In 2009, the Company submitted its 2009 SRR rate filing with the Mississippi PSC, which proposed that the SRR rate level remain at zero and the Company be allowed to accrue approximately $4.0 million to the property damage reserve in 2009. Subsequently in 2009, the Mississippi PSC issued an order requiring the Company to develop SRR factors designed to reduce SRR revenue by approximately $1.5 million from November 2009 to March 2010 under the new rate. On January 31, 2011, the Company submitted its 2011 SRR rate filing with the Mississippi PSC, which proposed that the 2011 SRR rate level remain at zero and the Company be allowed to accrue $3.6 million to the property damage reserve in 2011. On February 2, 2012, the Company submitted its 2012 SRR rate filing with the Mississippi PSC, which proposed that the 2012 SRR rate level remain at zero and the Company be allowed to accrue approximately $4 million to the property damage reserve in 2012. The ultimate outcome of this matter cannot be determined at this time.

Environmental Compliance Overview Plan

On February 14, 2012, the Company submitted its 2012 ECO Plan notice which proposed a 0.3% increase in annual revenues for the Company. The ultimate outcome of this matter cannot be determined at this time.

On February 14, 2011, the Company submitted its 2011 ECO Plan notice which proposed an immaterial decrease in annual revenues for the Company. In addition, the Company proposed to change the ECO Plan collection period to more appropriately match ECO revenues with ECO expenditures. On April 7, 2011, due to changes in ECO Plan cost projections, the Company submitted a revised 2011 ECO Plan which changed the requested annual revenues to a $0.9 million decrease. On May 5, 2011, the revised ECO Plan filing was approved by the Mississippi PSC with the new rates effective in May 2011.

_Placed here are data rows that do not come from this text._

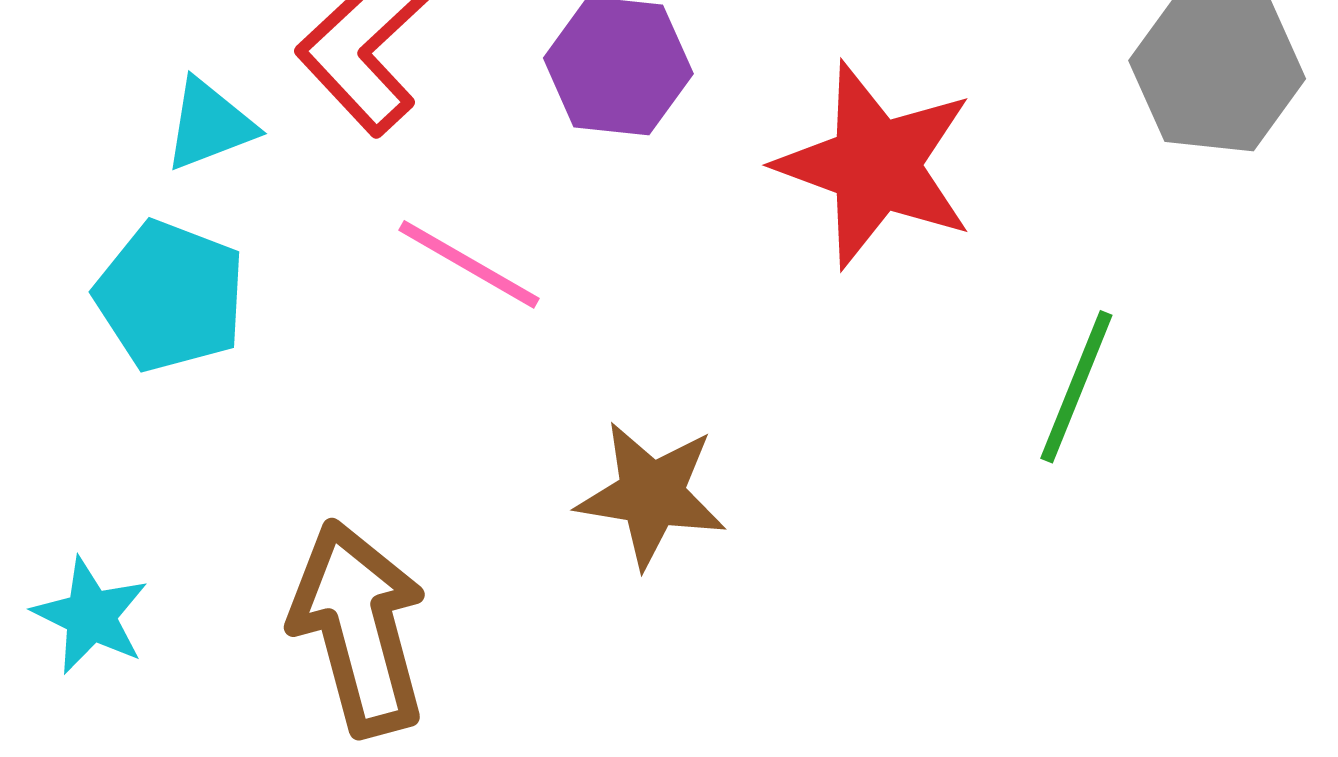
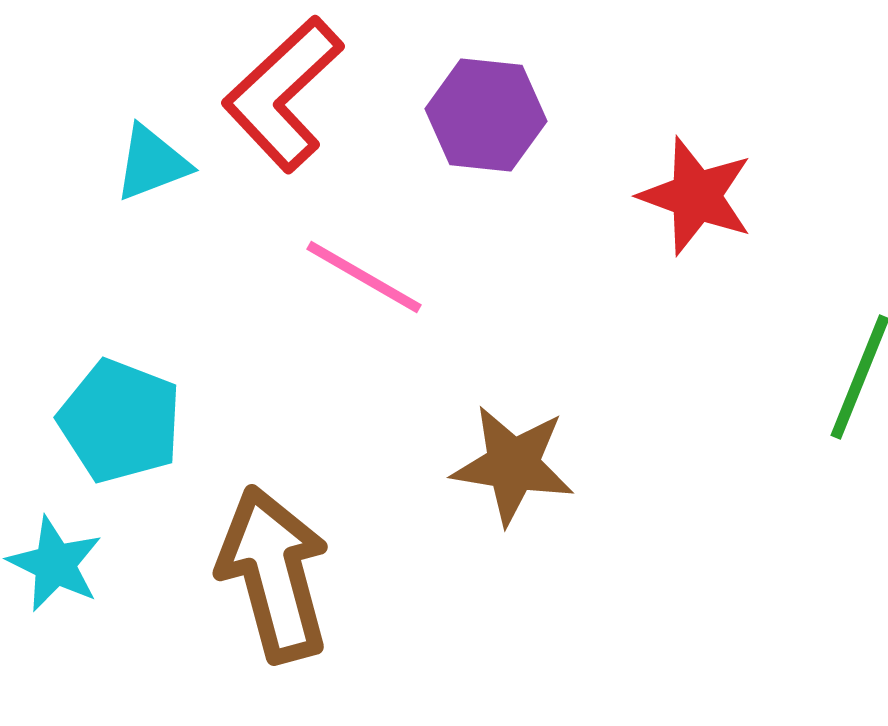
red star: (876, 165) -> (696, 196), size x0.7
cyan pentagon: (170, 296) -> (120, 421), moved

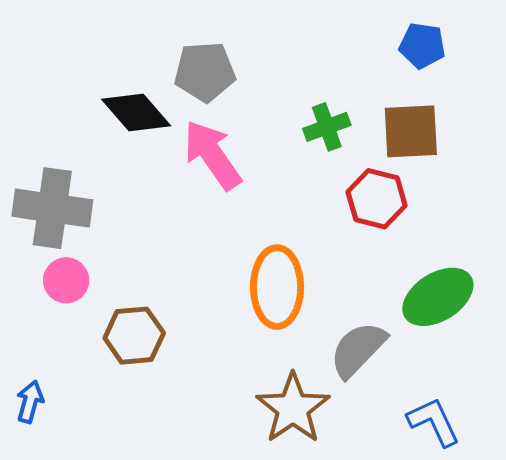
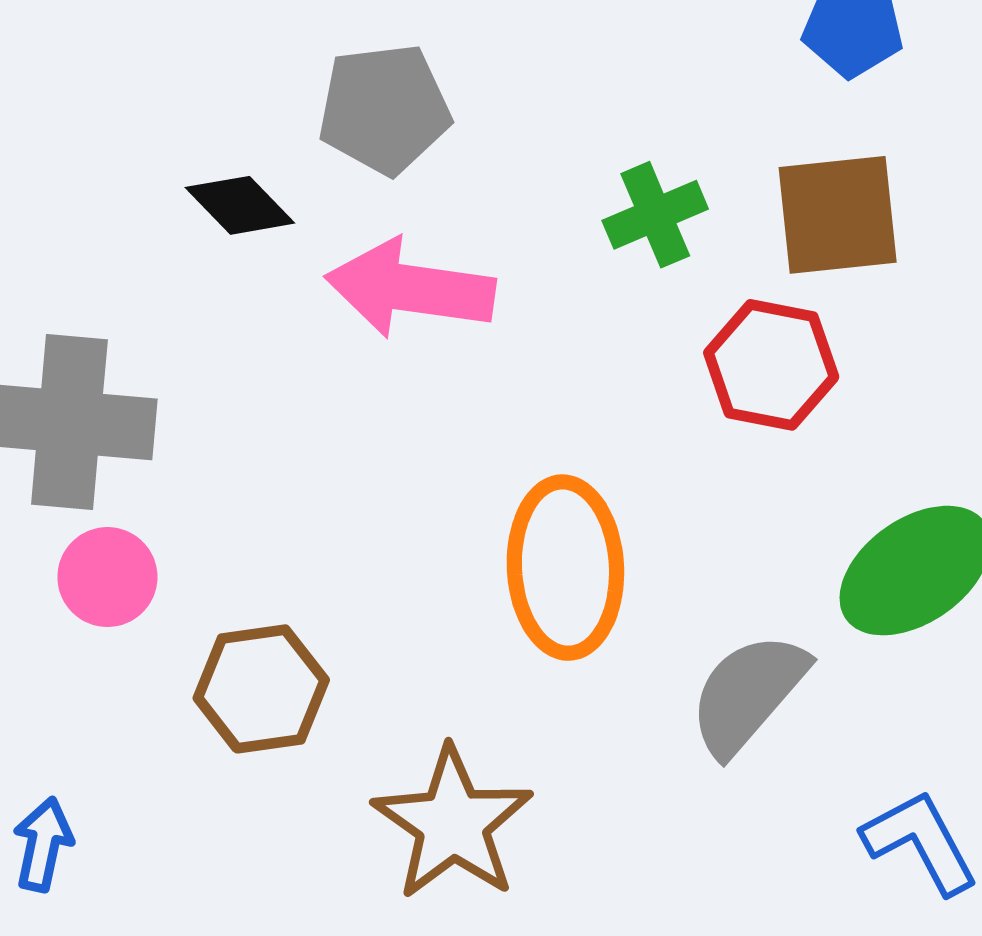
black diamond: (136, 113) -> (240, 205), size x0.7
pink arrow: (212, 155) -> (410, 288), turned -44
brown star: (293, 408) -> (453, 823), moved

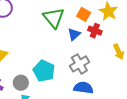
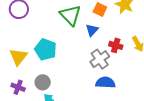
red cross: (95, 31) -> (116, 45), moved
cyan pentagon: (44, 71) -> (46, 49), moved

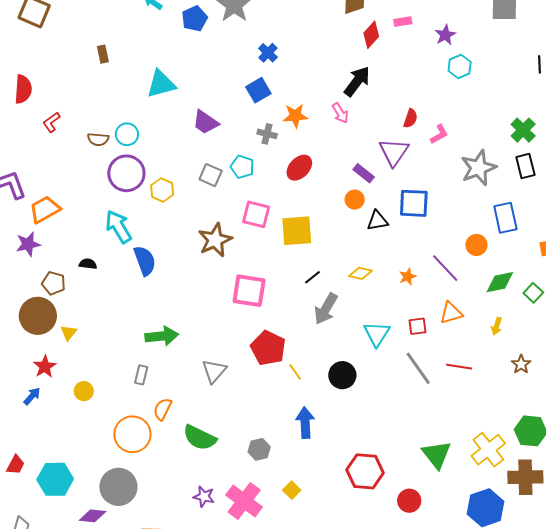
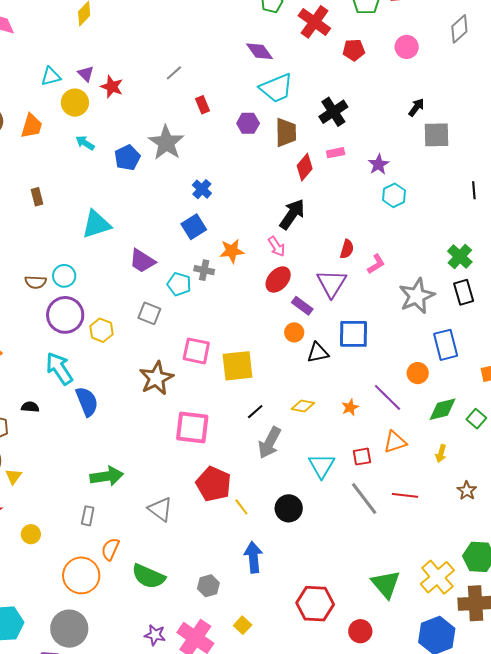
cyan pentagon: (242, 167) -> (179, 284), moved
red ellipse: (299, 168) -> (278, 279), moved
gray triangle: (214, 371) -> (160, 509), turned -32

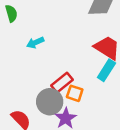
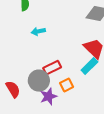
orange square: (75, 93) -> (67, 85), moved, turned 32

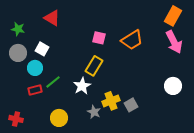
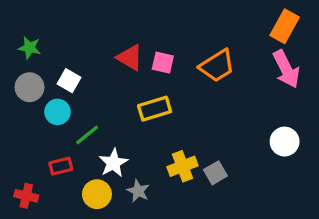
red triangle: (52, 18) -> (130, 58), moved
yellow rectangle: (94, 66) -> (155, 109), turned 42
white star: (82, 86) -> (113, 163), moved
red rectangle: (35, 90) -> (61, 166), moved
gray star: (94, 112) -> (138, 191), moved

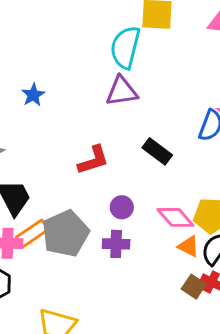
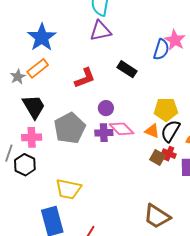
blue star: (33, 95) -> (42, 37), size x1.8
pink diamond: (175, 217) -> (121, 129), moved
orange rectangle: (32, 233) -> (38, 68), moved

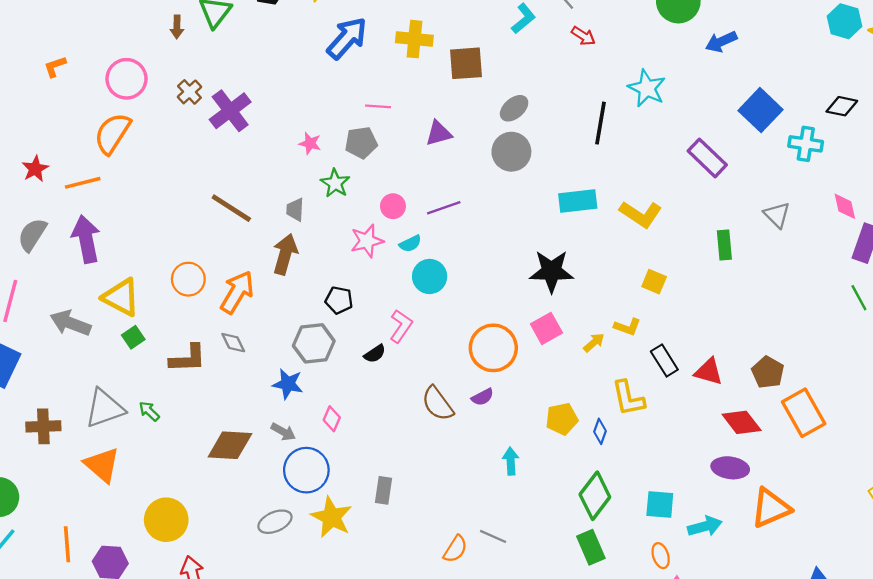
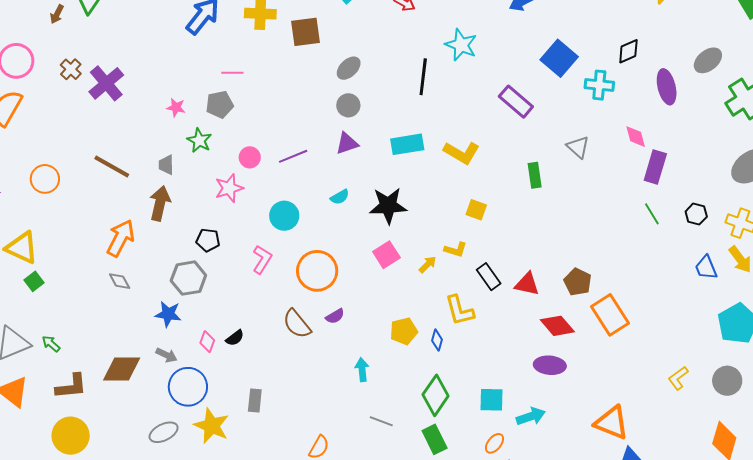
brown arrow: (177, 27) -> (57, 14), turned 30
black diamond: (842, 106) -> (628, 51), turned -32
purple triangle: (439, 133) -> (347, 143), moved
gray circle: (511, 152) -> (348, 105), size x0.7
cyan semicircle: (410, 244) -> (340, 197), moved
orange circle: (188, 279) -> (45, 179), moved
orange circle: (493, 348) -> (317, 271), moved
black semicircle: (375, 354) -> (235, 338), moved
brown L-shape: (188, 359) -> (71, 386), moved
orange triangle: (771, 508) -> (612, 423), moved, turned 48
gray line: (493, 536) -> (381, 421), moved
orange ellipse: (661, 556) -> (494, 443), turned 60

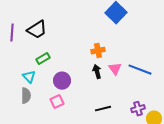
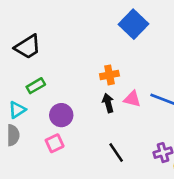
pink triangle: (115, 69) -> (132, 99), turned -40
cyan triangle: (29, 77) -> (17, 110), turned 40
black line: (103, 109) -> (116, 153), turned 70

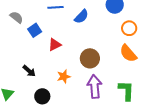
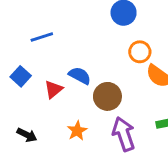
blue semicircle: (81, 17) -> (80, 76), moved, turned -91
orange circle: (129, 28) -> (140, 52), moved

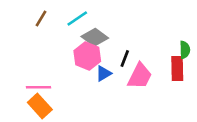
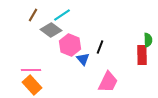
gray diamond: (95, 37) -> (51, 30), moved
blue triangle: (103, 73) -> (83, 59), turned -40
pink trapezoid: (140, 76) -> (108, 82), moved

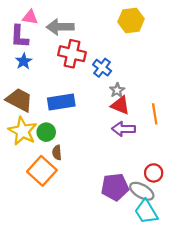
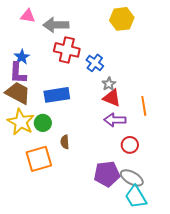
purple L-shape: (19, 37) -> (18, 73), moved
brown semicircle: (57, 153) -> (65, 142), moved
orange square: (42, 171) -> (39, 159), turned 32
red circle: (154, 173) -> (130, 145), moved

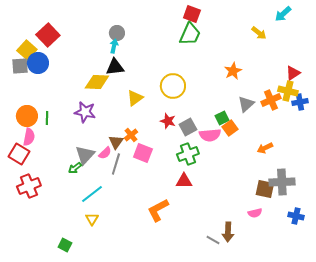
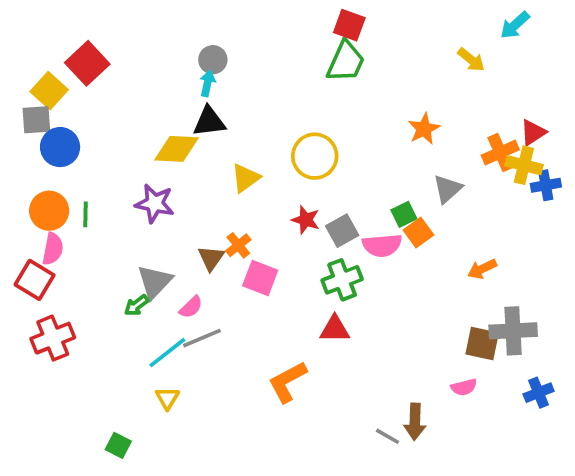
blue circle: (38, 63) -> (60, 147), moved
orange cross: (271, 100) -> (500, 152), moved
pink semicircle: (105, 153) -> (191, 307), moved
gray line: (116, 164) -> (202, 338), moved, turned 50
blue cross: (296, 216) -> (539, 393), turned -35

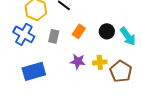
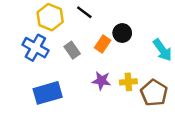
black circle: (107, 31) -> (122, 33), moved
gray rectangle: (54, 36) -> (72, 50), turned -48

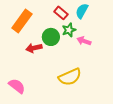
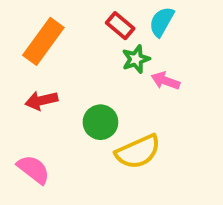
green circle: (51, 37) -> (100, 122), moved
red arrow: (34, 48) -> (41, 100), moved

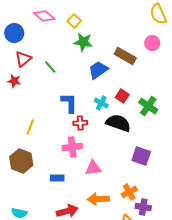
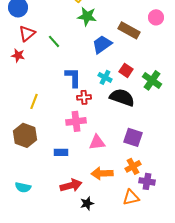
purple square: (141, 156) -> (133, 137), moved

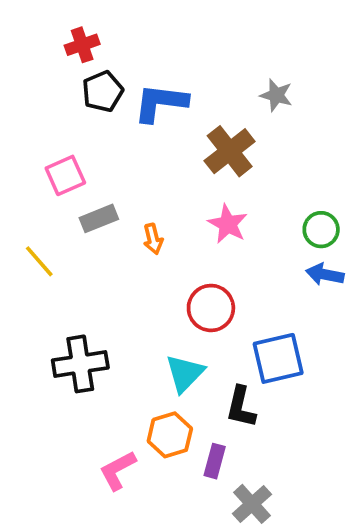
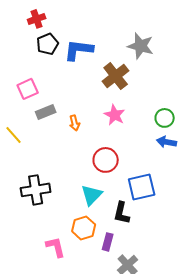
gray star: (276, 95) -> (141, 46), size x1.5
pink L-shape: (118, 470) -> (56, 247), turned 105

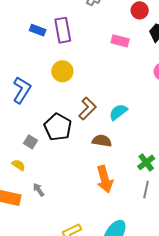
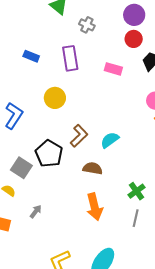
purple rectangle: (63, 30) -> (70, 58), moved
gray square: (30, 142) -> (21, 168), size x1.5
gray arrow: (39, 190) -> (36, 212), moved, turned 72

In February 2010, the Company submitted its 2010 ECO Plan notice which proposed an increase in annual revenues for the Company of approximately $3.9 million. Due to changes in ECO Plan cost projections, in August 2010, the Company submitted a revised 2010 ECO Plan which reduced the requested increase in annual revenues to $1.7 million. In its 2010 ECO Plan filing, the Company proposed to change the true-up provision of the ECO Plan rate schedule to consider actual revenues collected in addition to actual costs. In October 2010, the Mississippi PSC held a public meeting to discuss the 2010 ECO Plan and issued an order approving the revised 2010 ECO Plan with the new rates effective in November 2010. The Company and the MPUS jointly agreed to defer the decision on the change in the true-up provision of the ECO Plan rate schedule. As a result of the change in the collection period requested in the Company’s 2011 ECO filing, the Company decided not to pursue the change in the true-up provision.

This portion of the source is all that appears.